The dark-side is that: as long as you’re a straight white male, it’s all in good fun. Doesn’t matter if you’re tall or short, skinny or fat, what language you speak or even what country you’re from — we may not like your opinion, but you’re still “one of us.”

If this criteria doesn’t apply to you, geeks can be a pretty unaccepting bunch. While the geek community has its share of veritable female celebrities in Felicia Day, Veronica Belmont and others, the mere mortal female geeks – especially women gamers – frequently find that they aren’t taken seriously as geek-peers. In the hyper-masculine world of mainstream comics female protagonists are still the exception; and even if women  are represented as heroic equals, they are almost always sexualized to please a straight male audience. On the cinematic side of things, most popular films still fail the Bechdel test with flying colors; Geek-favorite genres like science fiction and fantasy emphatically included. In the same vein, LGBT characters are rarely ever more than comic-relief sidekicks at best. And as for video games?  Well, let’s not even go there….
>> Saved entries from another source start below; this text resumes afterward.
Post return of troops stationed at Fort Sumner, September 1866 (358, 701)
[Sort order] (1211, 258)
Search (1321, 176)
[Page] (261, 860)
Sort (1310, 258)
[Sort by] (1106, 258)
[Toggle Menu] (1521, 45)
laraoldandnewThat said, there are cases when media is actually ahead of its audience. The television series and films of fan-favorite Joss Whedon frequently feature crucial and centralized female and gay characters. Only this month, comic books have seen the arrival of a Muslim woman taking over the iconic role of Ms. Marvel. And even recent video games have not only re-envisioned previous sex symbols like Lara Croft to a more emancipated, empowered storyline and introduced strong new female protagonists like Beyond: Two Soul’s Jodie, but also put homosexual relationships front and center in blockbuster titles like Mass Effect 3.

It’s time for all geeks to take notice of this trend and get with program. The fact is that the stuff that we all love doesn’t get worse without all those ‘isms’ that still widely permeate it; it gets better. And just as narratives become more interesting through more diverse characters, so do communities.